A success story

Frank Deitle commoikos at gmail.com
Tue Jan 29 15:24:53 PST 2008


Dear friends,

What follows is a success story about the use of Open Space in the context
of a board retreat:

I am the Executive Co-Director of a 30 year-old nonprofit in New England.
Due to a myriad of complex circumstances and lack of funding, my co-director
and I have been preparing to lay ourselves off at the end of the month...
making the very fate of the organization uncertain, to say the least. In
preparing for our winter board retreat, I conceded that there was no agenda
I could prepare that could adequately address the complex issues at hand,
and that indeed, a single conversation could dramatically change the
trajectory of our course on more than one occasion. In the face of this, I
proposed Open Space as format for our two-day retreat--and offering that if
anyone *could* create an agenda that could adequately address our situation,
I was open to it.

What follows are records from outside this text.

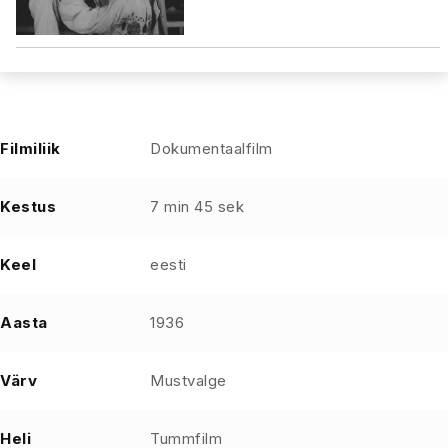
Filmiliik
Dokumentaalfilm
Kestus
7 min 45 sek
Keel
eesti
Aasta
1936
Värv
Mustvalge
Heli
Tummfilm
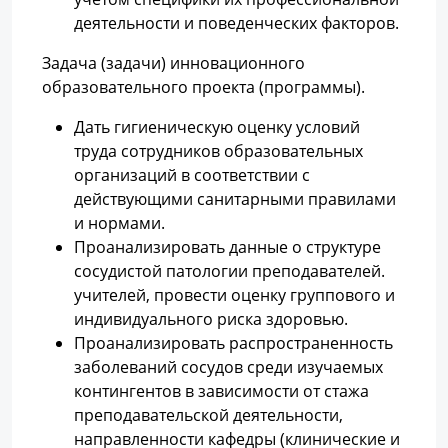
деятельности и поведенческих факторов.
Задача (задачи) инновационного
образовательного проекта (программы).
Дать гигиеническую оценку условий
труда сотрудников образовательных
организаций в соответствии с
действующими санитарными правилами
и нормами.
Проанализировать данные о структуре
сосудистой патологии преподавателей.
учителей, провести оценку группового и
индивидуального риска здоровью.
Проанализировать распространенность
заболеваний сосудов среди изучаемых
контингентов в зависимости от стажа
преподавательской деятельности,
направленности кафедры (клинические и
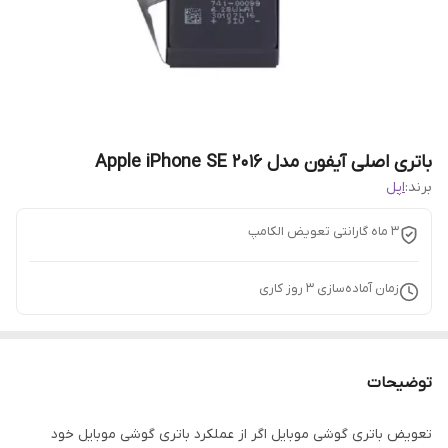
باتری اصلی آیفون مدل 2016 Apple iPhone SE
برند:
اپل
3 ماه گارانتی تعویض الکامپ
زمان آماده‌سازی
3
روز کاری
توضیحات
تعویض باتری گوشی موبایل اگر از عملکرد باتری گوشی موبایل خود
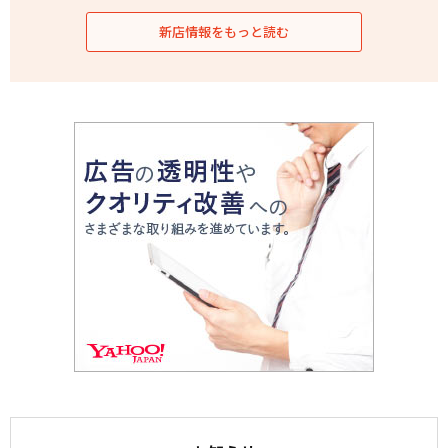
新店情報をもっと読む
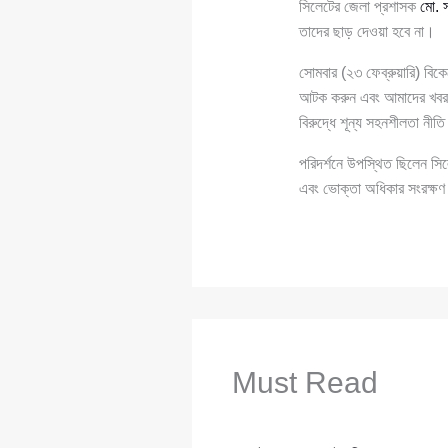
সিলেটের জেলা প্রশাসক
মো. 
তাদের ছাড় দেওয়া হবে না।
সোমবার (২৩ ফেব্রুয়ারি) বিকেল
আটক করুন এবং আমাদের খবর দ
বিরুদ্ধে শূন্য সহনশীলতা নী
পরিদর্শনে উপস্থিত ছিলেন সিলেট
এবং ভোক্তা অধিকার সংরক্ষণ
Must Read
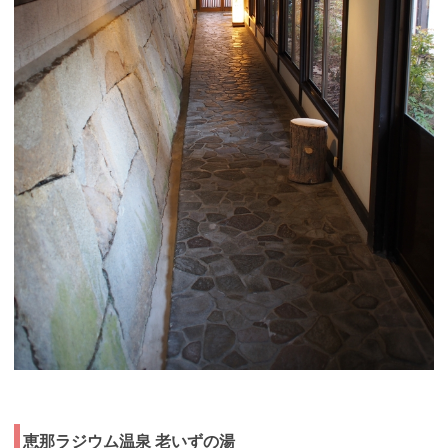
恵那ラジウム温泉 老いずの湯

No one did.

We convened in Open Space with complex issues, a diversity of stakeholders
(everyone had their own opinions of the best way to proceed... or not!), and
nobody knew the answer. I had convened Open Space on many different
occasions, but never when the stakes were this high--never with the
conditions where Open Space is supposed to work best. And there were only 10
people present (would that be enough diversity?)... and I was a stakeholder
who would also be facilitating (would that be a conflict of interest or an
imbalance of power?). I always tell people that it always works, but this
was really the test (I took up smoking for the occasion). On top of that,
many were skeptical of the process, including my co-director (who is also my
fiancee).

To say that it was an intense, dynamic weekend would be an understatement.
It was like a detective story to find out what the mind of the group most
wanted to express. Sunday morning was especially tense. For a moment I
thought everything could fall apart. But by the time we said we were going
to end (2pm), the board of directors came forward with 4 proposals, and all
six board members (including the founder) unanimously consensed on all four
decisions. We had one clear direction and focus for the organization that
everyone agreed upon and everyone was galvanized in a very palpable feeling
of unity around this one focus--to raise the money to purchase and secure
the land we have been operating on and put it in trust for generations to
come.

The whole thing was an astonishing experience of Open Space in action... an
experience of the real potential for the synergistic power of groups
thinking and acting harmoniously together in spite of a diversity of strong
opinions and complex circumstances. I would not recommend facilitating an
Open Space and simultaneously participating in it. I think that it worked in
this instance only because a) I was not personally invested in a specific
agenda or outcome and b) many of the people in our group had had previous
experience with open space.

So with that, I encourage you all to continue opening space whenever and
wherever you can. The world needs it!